Stuff I Say

Mario Galaxy Is Magical

Posted in gaming by 51future on April 29, 2008

So you’ve probably already heard that Mario Galaxy is awesome, but some things deserve reiteration.

Mario Galaxy is a fun game.

A close friend of mine, one who I used to play a lot of Halo 2 with, used to talk about the way we played Halo when we played it. We would sit down on the couch together, at first slouching and ragtag, and as the competition would heat up we would sit up straighter and straighter. Finally, we would inch closer to the television. We eventually came to the conclusion that to play a good game of Halo 2 required a little bit of preparation.

“Time to sit down,” I would say, with a look of serious resolve on my face, “Put the TV in my lap, put my face inside– all the way inside the television, and play a game of Halo.”

Halo 2 was always a very intense gaming experience. I wouldn’t call it fun, really. Just intense. But I’ve never really expected fun from the Halo series. I expect competition, intensity, and energy.
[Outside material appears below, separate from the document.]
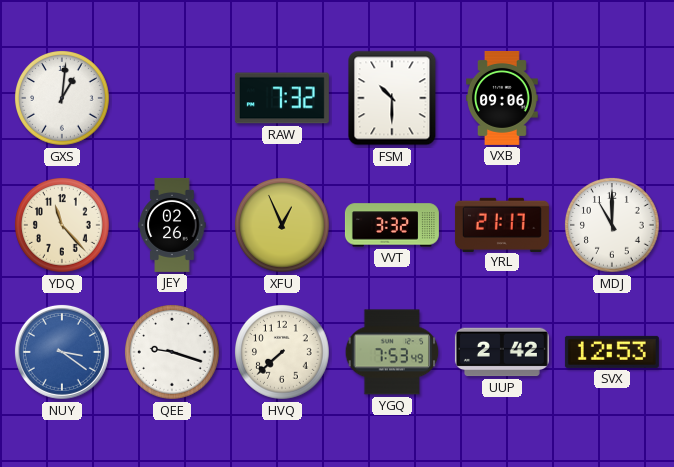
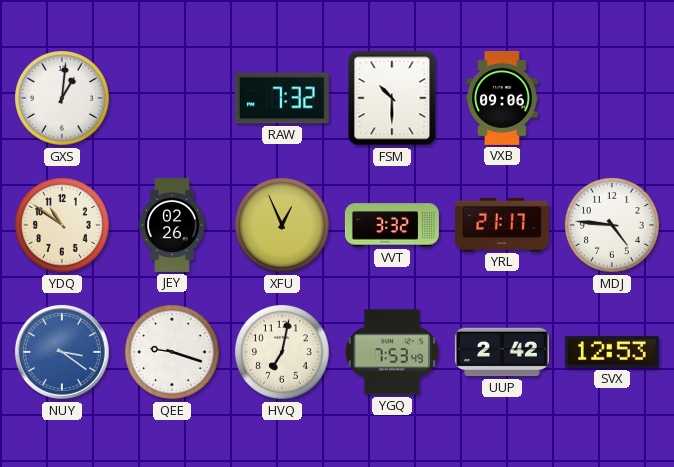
YDQ: 11:23 -> 10:51
MDJ: 11:00 -> 4:46
HVQ: 7:38 -> 7:02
I want to… I don’t know… Tear my balls off in frustration sometimes and Halo is the game that helps me achieve that end.

Mario Galaxy, on the other hand, is a completely different experience entirely. In two days I’ve gone from 3 stars to something like 27, all within short bursts in-between laundry or cleaning the house. I haven’t once felt compelled to keep playing longer than I want to, or been subjected to anything frustrating. None of the stars I’ve gotten so far presented any insurmountable challenges– in fact, most stages have plenty of extra lives and safety nets so that it never really punishes you when you make a mistake. In addition to that all, at times, the game feels decidedly retro. It’s the closest thing to the pure, wonderful feeling that is solid 2-D platforming in a fully 3-D world. For instance, there are glass stars that you can run around inside and/or outside. There are puzzles that flip a tiny planetoids gravity for specific sections up or down, allowing you to run on ceilings or up walls. All of this is open. Much of it spherical. Completely 3-D, and yet, the concepts that stitch it all together feel as though they were taken directly from New Super Mario Bros. or Yoshi’s Island; all because of the way they shine in their simplicity. Gone are jumping puzzles where you’re fighting the camera. Now you’re wrapping your mind around satellites with core-centric gravity and cannons that should rays of colored light that you fly to your destination on. And, whenever you do fly to the next section, the game presents you with an effortless little joyride akin to Half-Life 2’s “vistas” (hauntingly beautiful post-apocalyptic stretches of terrain often situated strategically to “reward” players who had gotten past difficult or story line content) which gives you a few seconds of rest to breathe in the scenic stretches of each individual galaxy.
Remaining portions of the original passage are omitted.